Une après-midi, je rentrais dans un magasin spécialisé dans la vente d’articles pour animaux, comme il en existe tant en Europe ; j’y trouvais une vendeuse nonchalante, le chewing-gum à la bouche, la tenue désinvolte, grossièrement maquillée, l’air ennuyé, aussi désagréable qu’une porte de prison. Je voulais acheter des grains pour mes colombes mais l’aspect de la dame qui baillait à se décrocher la mâchoire me fit demander inconsciemment une muselière.
Elle me regarda étonnée ; puis me répondit agacée, que cet article a été retiré de la vente depuis plus d’un an et que l’usine qui le fabriquait a fait faillite, qu’il était inutile de chercher ce produit d’une ère révolue sur la place. Ce pendant ajouta-t-elle, si je voulais y mettre le prix, je le trouverai au noir ; certains commerçants le conservent, à toutes fins utiles, spéculant sur la nature agressive de l’être.

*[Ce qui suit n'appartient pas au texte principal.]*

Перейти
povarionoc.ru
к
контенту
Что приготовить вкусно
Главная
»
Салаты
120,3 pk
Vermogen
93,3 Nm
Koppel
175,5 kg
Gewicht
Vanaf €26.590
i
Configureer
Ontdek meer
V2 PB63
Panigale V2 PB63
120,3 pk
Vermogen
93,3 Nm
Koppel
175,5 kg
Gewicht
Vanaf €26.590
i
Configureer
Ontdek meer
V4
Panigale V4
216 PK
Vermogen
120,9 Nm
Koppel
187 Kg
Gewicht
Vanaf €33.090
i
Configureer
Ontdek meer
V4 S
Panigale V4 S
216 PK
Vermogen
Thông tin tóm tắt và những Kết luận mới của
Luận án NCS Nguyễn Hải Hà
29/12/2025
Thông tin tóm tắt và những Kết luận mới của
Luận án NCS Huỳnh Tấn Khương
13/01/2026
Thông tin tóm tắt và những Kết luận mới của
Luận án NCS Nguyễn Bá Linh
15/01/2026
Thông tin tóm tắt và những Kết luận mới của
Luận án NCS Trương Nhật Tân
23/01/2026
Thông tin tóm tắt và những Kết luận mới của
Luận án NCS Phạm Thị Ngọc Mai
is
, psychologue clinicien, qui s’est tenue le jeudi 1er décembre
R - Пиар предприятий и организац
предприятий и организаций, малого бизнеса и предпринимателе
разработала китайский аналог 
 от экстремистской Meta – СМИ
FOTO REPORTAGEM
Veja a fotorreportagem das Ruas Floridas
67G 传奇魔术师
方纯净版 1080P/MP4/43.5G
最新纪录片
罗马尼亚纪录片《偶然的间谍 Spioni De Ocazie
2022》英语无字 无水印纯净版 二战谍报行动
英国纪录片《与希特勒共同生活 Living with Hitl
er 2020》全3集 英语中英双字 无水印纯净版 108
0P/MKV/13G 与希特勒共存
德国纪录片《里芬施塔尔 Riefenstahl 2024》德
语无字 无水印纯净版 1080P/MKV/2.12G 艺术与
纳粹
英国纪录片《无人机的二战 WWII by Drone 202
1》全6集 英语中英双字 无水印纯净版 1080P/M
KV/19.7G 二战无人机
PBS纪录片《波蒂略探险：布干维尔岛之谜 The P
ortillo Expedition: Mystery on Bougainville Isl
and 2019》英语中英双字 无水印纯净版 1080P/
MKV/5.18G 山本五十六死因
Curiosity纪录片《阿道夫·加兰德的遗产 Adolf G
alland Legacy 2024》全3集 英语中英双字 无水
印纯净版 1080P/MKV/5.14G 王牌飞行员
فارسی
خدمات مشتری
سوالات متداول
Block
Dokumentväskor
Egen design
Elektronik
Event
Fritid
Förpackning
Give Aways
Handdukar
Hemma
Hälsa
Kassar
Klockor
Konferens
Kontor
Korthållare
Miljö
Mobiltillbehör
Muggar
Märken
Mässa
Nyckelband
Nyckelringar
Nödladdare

La vendeuse qui ne semblait pas avoir inventé la cuillère me conseilla d’acquérir une laisse, ou un mords, ou des rennes, ou une cage ou un aquarium ou à la limite une ceinture de chasteté unisexe, selon l’espèce d’animal que j’élevais. C’était à mon tour d’être stupéfaite ! Mon Dieu, quel effet magique a produit le terme muselière sur cette femme ! A aucun moment elle n’a songé que j’aurais pu m’en servir par exemple pour promener mon chien, simplement par sens civique ! Tout de suite elle a évoqué tous les moyens de coercition, de privation de liberté ! Etait-elle donc conditionnée à ce point par des années de frustration !
J’adressa.s à la vendeuse des compliments sur sa dentition et son élégance, elle se détendit et me donna sur le champ l’adresse du plus fameux vendeur de muselière au noir. Je m’armais de courage et me rendis à l’antre du fauve duquel je n’arrivais pas à me faire une image distincte. Je m’attendais à trouver un homme rusé, l’œil vif, guettant l’événement, mi-guépard, mi-hyène. un hableur opportuniste un loup aux dents longues, visqueux comme un poisson, sifflant comme un serpent, sachant nager en aval comme en amont, ayant mille et un tours dans son sac… je m’apprêtais à affronter le monstre toutes griffes dehors !
Je me trouvais face à un énergumène, affalé sur une paillasse, une espèce de charognard en pleine déprime, qui ressemblait à un caméléon désséché et immobile, seul l’oeil blafard tournait sur son orbite .
j’eus un recul de dégoût ; en fait je n’ai jamais eu de sympathie pour les familles de reptile, ni de près ni de loin. Je n’ai même pas été tentée de l’écraser car on dit qu’ils arrivent à se reconstituer. Je m’apprêtais à partir, quand de sa voix caverneuse, il me rappela :
Madame attendez, je ne suis plus qu’un être agonisant, je me meurs ! d’ailleurs j’aime mieux mourir car je suis ruiné ! On ne peut plus vivre dans ce pays ! Sachez que j’ai passé plus d’une année à fomenter des coups fumants pour dresser les uns contre les autres. j’ai combiné des coups poisseux pour éclabousser les uns et les autres ! j’ai failli réussir et mon crime allait être presque parfait, j’étais presque sûr que mes combines allaient réussir et puis quelque chose, quelque part, a flanché.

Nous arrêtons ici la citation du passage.